START Supplied entries

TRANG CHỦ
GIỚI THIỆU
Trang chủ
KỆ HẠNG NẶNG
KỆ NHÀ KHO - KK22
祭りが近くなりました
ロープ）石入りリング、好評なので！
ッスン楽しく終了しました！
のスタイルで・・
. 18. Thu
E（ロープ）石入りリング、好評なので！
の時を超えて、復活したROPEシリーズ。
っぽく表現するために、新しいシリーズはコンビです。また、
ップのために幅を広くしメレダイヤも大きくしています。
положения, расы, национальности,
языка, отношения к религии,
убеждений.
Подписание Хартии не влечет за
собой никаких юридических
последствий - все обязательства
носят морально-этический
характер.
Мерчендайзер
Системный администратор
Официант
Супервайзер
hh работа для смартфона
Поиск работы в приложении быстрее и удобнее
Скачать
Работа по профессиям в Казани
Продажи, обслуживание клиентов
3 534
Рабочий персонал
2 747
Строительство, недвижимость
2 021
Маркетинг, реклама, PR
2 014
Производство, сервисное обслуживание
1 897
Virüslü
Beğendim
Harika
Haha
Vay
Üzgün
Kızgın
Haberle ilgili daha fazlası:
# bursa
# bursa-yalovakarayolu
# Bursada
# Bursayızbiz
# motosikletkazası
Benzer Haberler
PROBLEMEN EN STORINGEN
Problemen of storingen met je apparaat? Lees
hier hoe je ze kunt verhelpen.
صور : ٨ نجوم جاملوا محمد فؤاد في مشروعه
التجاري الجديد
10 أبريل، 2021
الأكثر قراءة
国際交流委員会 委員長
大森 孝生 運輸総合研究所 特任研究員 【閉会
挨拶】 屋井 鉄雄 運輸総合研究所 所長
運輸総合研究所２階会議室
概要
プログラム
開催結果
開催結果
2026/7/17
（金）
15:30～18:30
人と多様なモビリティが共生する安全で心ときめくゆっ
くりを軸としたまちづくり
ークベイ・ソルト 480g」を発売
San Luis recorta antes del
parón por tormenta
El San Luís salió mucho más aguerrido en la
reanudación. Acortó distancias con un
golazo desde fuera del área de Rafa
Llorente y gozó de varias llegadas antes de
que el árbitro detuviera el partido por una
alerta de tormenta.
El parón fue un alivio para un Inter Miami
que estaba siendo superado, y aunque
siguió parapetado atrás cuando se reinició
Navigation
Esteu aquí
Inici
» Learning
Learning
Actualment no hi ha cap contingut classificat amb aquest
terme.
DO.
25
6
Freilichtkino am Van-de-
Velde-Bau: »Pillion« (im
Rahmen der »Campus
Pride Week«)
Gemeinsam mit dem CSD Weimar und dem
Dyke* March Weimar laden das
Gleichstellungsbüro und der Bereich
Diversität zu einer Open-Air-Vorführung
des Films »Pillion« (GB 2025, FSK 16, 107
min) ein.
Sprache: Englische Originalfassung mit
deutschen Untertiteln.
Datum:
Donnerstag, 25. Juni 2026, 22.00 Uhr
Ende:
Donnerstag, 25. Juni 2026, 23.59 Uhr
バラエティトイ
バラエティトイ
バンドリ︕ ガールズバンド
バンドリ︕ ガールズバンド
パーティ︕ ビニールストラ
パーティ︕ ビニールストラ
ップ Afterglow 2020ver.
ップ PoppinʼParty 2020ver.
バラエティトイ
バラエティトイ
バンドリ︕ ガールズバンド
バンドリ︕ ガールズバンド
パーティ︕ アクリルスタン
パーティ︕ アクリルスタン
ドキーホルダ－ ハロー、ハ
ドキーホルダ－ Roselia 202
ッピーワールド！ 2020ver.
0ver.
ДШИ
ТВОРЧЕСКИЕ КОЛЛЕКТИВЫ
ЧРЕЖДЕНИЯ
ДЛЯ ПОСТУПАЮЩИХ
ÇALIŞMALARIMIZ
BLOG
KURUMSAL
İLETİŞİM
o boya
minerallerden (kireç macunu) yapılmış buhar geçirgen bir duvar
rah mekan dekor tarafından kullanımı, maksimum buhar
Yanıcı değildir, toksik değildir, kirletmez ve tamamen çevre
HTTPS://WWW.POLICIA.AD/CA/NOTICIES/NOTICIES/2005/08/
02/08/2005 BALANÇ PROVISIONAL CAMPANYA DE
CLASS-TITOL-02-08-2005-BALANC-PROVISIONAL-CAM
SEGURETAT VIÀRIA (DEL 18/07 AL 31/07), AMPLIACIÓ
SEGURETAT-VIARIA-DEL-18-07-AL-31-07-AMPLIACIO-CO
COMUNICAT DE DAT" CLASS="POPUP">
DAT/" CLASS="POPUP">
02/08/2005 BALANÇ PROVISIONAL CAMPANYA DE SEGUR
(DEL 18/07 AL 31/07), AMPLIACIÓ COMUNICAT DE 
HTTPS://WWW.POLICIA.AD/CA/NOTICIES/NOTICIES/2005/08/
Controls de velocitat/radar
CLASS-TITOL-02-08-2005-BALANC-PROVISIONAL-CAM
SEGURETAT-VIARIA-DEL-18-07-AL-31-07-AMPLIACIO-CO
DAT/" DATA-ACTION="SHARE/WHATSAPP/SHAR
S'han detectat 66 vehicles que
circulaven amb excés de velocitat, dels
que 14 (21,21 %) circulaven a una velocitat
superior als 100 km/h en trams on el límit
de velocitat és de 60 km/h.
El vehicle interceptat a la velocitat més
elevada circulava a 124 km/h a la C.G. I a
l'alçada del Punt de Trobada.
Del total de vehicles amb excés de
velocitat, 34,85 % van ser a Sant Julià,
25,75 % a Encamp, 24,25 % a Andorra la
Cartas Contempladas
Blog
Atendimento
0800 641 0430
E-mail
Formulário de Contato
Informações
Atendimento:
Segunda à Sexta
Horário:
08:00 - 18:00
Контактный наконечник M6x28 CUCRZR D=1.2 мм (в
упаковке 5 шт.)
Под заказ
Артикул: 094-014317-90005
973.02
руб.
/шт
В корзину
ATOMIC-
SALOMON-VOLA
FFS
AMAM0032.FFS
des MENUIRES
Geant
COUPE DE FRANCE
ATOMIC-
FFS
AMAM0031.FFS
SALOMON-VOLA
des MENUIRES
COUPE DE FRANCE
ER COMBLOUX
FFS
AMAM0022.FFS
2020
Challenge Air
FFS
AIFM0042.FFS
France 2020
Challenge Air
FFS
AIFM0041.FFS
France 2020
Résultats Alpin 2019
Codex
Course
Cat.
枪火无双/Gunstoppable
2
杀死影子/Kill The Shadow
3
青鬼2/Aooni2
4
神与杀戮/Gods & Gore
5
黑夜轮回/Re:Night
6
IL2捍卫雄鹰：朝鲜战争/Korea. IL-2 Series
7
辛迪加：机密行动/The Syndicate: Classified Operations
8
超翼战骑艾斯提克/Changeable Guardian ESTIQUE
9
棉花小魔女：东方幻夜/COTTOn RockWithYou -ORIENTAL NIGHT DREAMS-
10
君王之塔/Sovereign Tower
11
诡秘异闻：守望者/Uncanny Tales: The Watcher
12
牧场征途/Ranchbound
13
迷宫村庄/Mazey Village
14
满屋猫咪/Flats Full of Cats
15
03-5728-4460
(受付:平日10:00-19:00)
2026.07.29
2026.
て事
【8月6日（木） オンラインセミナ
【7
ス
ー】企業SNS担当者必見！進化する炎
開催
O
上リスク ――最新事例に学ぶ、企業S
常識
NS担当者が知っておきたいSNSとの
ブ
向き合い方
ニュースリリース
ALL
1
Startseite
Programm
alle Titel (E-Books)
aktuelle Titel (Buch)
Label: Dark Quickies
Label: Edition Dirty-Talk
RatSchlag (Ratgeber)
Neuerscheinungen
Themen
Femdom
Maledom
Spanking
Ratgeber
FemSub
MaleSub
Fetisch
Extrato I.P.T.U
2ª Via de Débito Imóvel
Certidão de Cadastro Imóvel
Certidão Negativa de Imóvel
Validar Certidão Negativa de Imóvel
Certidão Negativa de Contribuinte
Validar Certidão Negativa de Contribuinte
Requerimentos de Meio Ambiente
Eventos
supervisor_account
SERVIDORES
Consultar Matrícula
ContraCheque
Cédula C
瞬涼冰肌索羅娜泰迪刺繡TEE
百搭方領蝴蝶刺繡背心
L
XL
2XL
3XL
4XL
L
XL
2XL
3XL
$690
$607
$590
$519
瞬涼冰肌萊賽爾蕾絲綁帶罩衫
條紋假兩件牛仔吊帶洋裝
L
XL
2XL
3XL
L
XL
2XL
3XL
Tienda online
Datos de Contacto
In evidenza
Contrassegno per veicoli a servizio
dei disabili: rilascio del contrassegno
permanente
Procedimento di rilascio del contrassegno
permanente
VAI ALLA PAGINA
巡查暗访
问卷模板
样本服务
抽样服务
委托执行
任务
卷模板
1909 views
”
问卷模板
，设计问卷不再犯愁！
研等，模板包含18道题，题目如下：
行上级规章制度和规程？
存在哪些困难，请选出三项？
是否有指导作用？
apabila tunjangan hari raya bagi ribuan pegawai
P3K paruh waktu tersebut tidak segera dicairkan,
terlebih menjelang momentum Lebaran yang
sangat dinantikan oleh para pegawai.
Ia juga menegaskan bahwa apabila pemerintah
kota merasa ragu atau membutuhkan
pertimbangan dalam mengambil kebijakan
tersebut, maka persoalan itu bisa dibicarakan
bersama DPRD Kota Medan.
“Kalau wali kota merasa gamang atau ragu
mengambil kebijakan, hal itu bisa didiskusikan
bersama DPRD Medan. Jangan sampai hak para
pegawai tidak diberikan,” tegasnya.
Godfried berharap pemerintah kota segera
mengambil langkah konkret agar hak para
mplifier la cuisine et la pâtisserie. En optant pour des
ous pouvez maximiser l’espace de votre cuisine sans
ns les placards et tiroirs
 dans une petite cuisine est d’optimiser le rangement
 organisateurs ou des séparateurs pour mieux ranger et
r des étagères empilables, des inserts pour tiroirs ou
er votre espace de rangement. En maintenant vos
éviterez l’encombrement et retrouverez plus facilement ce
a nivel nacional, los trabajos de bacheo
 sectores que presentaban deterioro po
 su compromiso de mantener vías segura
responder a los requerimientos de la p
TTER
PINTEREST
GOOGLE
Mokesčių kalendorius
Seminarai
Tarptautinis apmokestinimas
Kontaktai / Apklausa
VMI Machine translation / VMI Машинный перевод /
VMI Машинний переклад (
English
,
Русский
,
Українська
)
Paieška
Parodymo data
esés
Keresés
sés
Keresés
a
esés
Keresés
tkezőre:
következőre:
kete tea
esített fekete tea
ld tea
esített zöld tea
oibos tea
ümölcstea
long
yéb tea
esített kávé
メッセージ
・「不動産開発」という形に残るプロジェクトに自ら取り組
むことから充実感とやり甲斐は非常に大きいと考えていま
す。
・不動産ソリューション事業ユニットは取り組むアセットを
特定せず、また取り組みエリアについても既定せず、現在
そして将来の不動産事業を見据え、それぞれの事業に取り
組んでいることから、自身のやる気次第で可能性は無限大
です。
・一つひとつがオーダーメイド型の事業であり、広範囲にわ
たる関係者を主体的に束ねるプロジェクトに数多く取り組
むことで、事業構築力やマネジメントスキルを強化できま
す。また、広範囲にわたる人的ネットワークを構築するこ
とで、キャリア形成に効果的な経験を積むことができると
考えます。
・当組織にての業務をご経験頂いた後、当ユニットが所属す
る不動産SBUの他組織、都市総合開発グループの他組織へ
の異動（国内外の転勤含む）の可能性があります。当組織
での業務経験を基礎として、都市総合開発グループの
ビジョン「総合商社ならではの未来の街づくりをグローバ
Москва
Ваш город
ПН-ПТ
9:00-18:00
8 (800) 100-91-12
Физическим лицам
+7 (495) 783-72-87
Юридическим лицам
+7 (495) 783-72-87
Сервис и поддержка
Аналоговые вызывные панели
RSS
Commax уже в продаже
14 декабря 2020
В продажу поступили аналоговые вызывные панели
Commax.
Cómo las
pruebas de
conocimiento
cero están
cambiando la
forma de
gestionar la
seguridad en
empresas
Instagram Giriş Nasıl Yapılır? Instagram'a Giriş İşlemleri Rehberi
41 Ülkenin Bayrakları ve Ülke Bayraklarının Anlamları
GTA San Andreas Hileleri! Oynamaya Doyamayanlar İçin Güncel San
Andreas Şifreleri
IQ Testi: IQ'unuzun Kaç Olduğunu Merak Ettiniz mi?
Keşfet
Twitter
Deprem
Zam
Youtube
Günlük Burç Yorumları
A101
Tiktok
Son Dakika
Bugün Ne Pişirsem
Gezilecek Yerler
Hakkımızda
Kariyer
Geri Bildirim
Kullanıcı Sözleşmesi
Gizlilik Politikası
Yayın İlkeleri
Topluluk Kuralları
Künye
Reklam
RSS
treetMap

END Supplied entries

* **Directions**
Print only what lies in the material above starting at the line with "tersebut, maka persoalan itu bisa dibicarakan" and ending at the line with "er votre espace", every line exactly as given.

* **Output of the task**
tersebut, maka persoalan itu bisa dibicarakan
bersama DPRD Kota Medan.
“Kalau wali kota merasa gamang atau ragu
mengambil kebijakan, hal itu bisa didiskusikan
bersama DPRD Medan. Jangan sampai hak para
pegawai tidak diberikan,” tegasnya.
Godfried berharap pemerintah kota segera
mengambil langkah konkret agar hak para
mplifier la cuisine et la pâtisserie. En optant pour des
ous pouvez maximiser l’espace de votre cuisine sans
ns les placards et tiroirs
 dans une petite cuisine est d’optimiser le rangement
 organisateurs ou des séparateurs pour mieux ranger et
r des étagères empilables, des inserts pour tiroirs ou
er votre espace de rangement. En maintenant vos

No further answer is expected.